— Exercise prompt —
In the records below, locate the line containing "Login (1109, 89)"; output that line and every following line through the last, exactly.

— Listed entries —
※ ※ ※

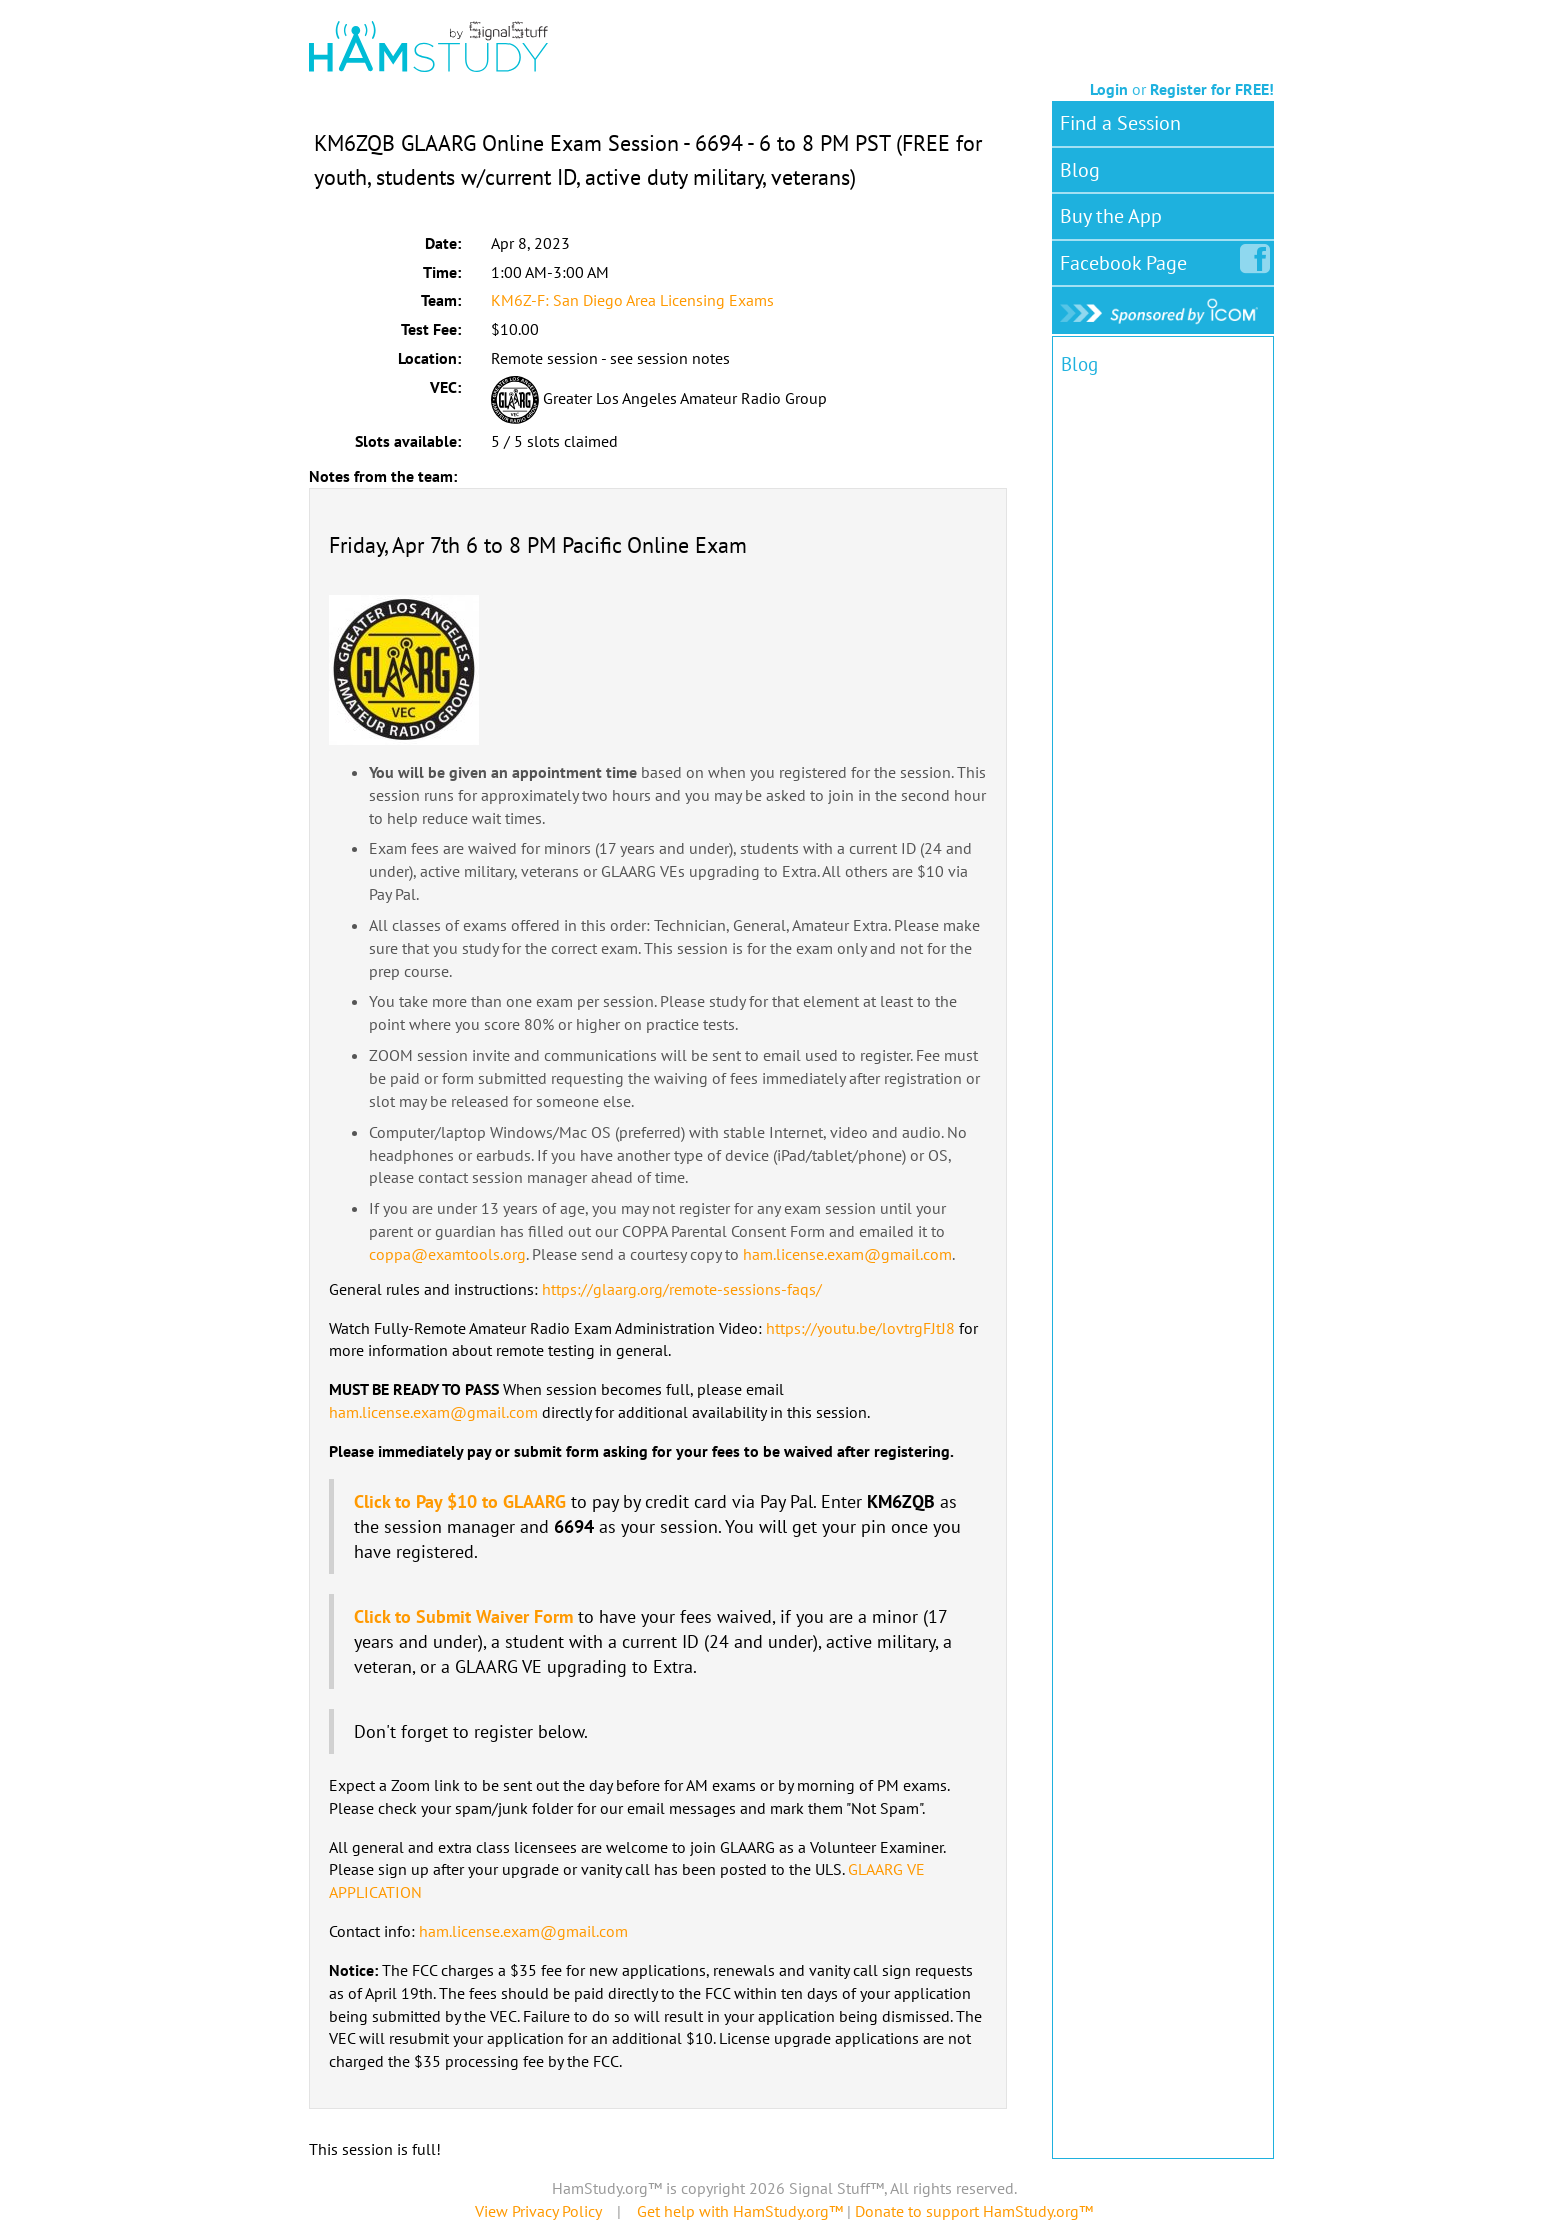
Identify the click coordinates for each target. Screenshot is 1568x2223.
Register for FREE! (1212, 89)
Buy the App (1111, 216)
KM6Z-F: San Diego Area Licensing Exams (632, 300)
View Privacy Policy (538, 2211)
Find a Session (1120, 123)
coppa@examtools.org (447, 1254)
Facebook (1127, 259)
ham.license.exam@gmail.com (847, 1254)
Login (1109, 89)
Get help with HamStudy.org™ (740, 2211)
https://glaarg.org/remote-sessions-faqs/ (682, 1289)
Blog (1080, 170)
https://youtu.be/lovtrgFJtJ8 (860, 1328)
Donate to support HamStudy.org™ (974, 2211)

※ ※ ※

— Written solution —
Login (1109, 89)
Get help with HamStudy.org™ (740, 2211)
https://glaarg.org/remote-sessions-faqs/ (682, 1289)
Blog (1080, 170)
https://youtu.be/lovtrgFJtJ8 (860, 1328)
Donate to support HamStudy.org™ (974, 2211)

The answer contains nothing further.